Instructions for the task
Would you work out how many lines below include the word "المتجر"? Only that number is wanted.

Segment Start: Data

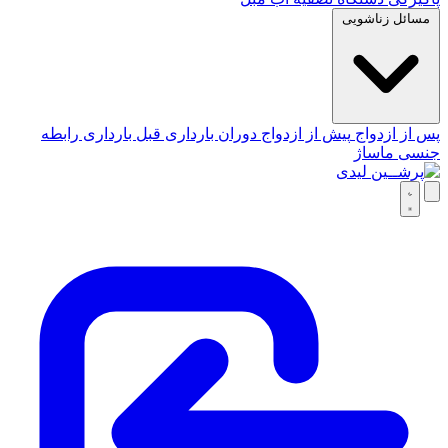
مسائل زناشویی
پس از ازدواج
پیش از ازدواج
دوران بارداری
قبل بارداری
رابطه
جنسی
ماساژ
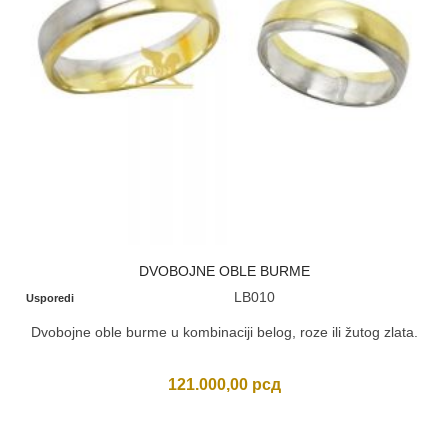
DVOBOJNE OBLE BURME
LB010
Usporedi
Dvobojne oble burme u kombinaciji belog, roze ili žutog zlata.
121.000,00
рсд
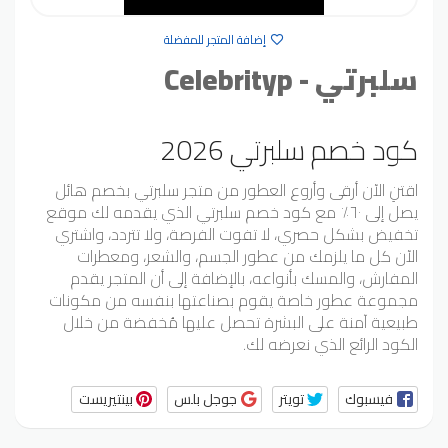
إضافة المتجر للمفضلة
سلبرتي - Celebrityp
كود خصم سلبرتي 2026
اقتنِ الآن أرقى وأروع العطور من متجر سلبرتي بخصم هائل
يصل إلى ٦٠٪ مع كود خصم سلبرتي الذي يقدمه لك موقع
تخفيض بشكل حصري، لا تفوت الفرصة، ولا تتردد، واشتري
الآن كل ما يلزمك من عطور الجسم، والشعر، ومعطرات
المفارش، والمسك بأنواعه، بالإضافة إلى أن المتجر يقدم
مجموعة عطور خاصة يقوم بصناعتها بنفسه من مكونات
طبيعية آمنة على البشرة تحصل عليها مُخفضة من خلال
الكود الرائع الذي نعرضه لك.
فيسبوك
تويتر
جوجل بلس
بينتيريست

Segment End: Data

Exercise result
2